Pilot study of ‘Our Energy’, an app designed to facilitate self-consumption of community solar photovoltaic systems
Author(s) -
Danielle Griego,
Natasha Catunda,
Gerhard Schmitt
Publication year - 2019
Publication title -
journal of physics. conference series
Language(s) - English
Resource type - Journals
SCImago Journal Rank - 0.21
H-Index - 85
eISSN - 1742-6596
pISSN - 1742-6588
DOI - 10.1088/1742-6596/1343/1/012153
Subject(s) - photovoltaic system , software deployment , electricity , consumption (sociology) , environmental economics , energy consumption , computer science , business , engineering , electrical engineering , economics , social science , sociology , operating system
Distributed energy from photovoltaic (PV) systems are an important part of the 2000-Watt-Society and Swiss Energy Strategy 2050 targets. However, as more PV is added to the grid, it becomes more important to intelligently use on-site electricity generation. There is also a recent focus on communities as they have better load aggregation potential from multiple tenants to increase overall self-consumption.

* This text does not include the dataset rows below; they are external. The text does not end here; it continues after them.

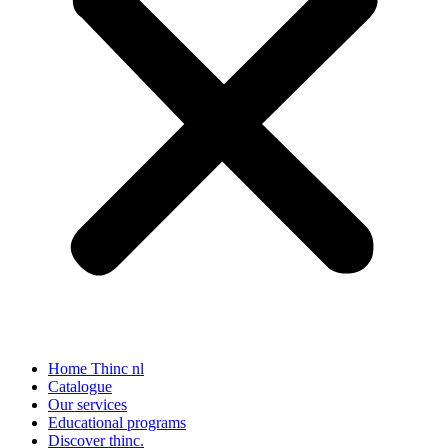
Home Thinc nl
Catalogue
Our services
Educational programs
Discover thinc.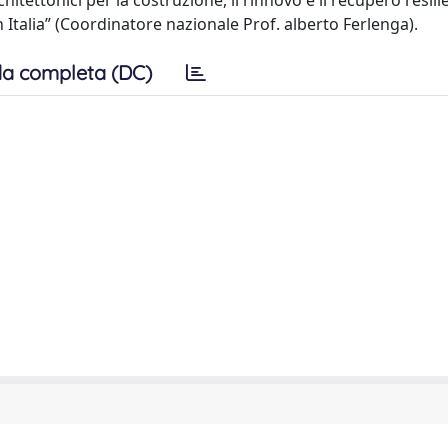
itettonici per la costruzione, il rinnovo e il recupero resili
in Italia” (Coordinatore nazionale Prof. alberto Ferlenga).
a completa (DC)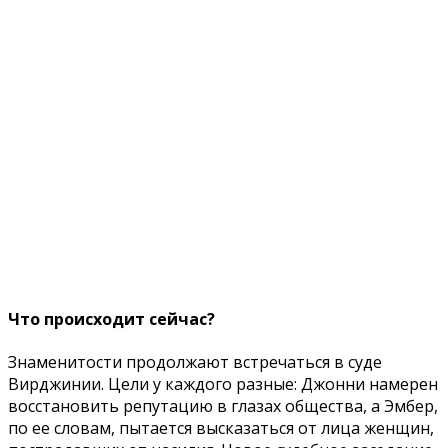
Что происходит сейчас?
Знаменитости продолжают встречаться в суде
Вирджинии. Цели у каждого разные: Джонни намерен
восстановить репутацию в глазах общества, а Эмбер,
по ее словам, пытается высказаться от лица женщин,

Additional potentials exists when introducing PV systems in communities from social comparisons or competitions. The first critical step is to have an effective communication platform with real-time electricity production and consumption to show resource availability and usage at the individual and community level. We have therefore developed ‘Our Energy’, a custom mobile application (app) to ‘experience’ what it would be like to have direct access to electricity from solar PV in a community setting. It is designed to facilitate demand side response for users to compare their household energy consumption and associated self-consumption from. This study uses a community based social marketing approach to support the app design, development, evaluation and deployment for a specific user group from a small Swiss city. This paper includes the results from a pilot study where the beta version of the app was tested during two weeks in March 2019 with 32 participants. The feedback helped improve the demand side response strategy along with the real-time statistics for participants to monitor self-consumption and electricity savings potential from Solar PV.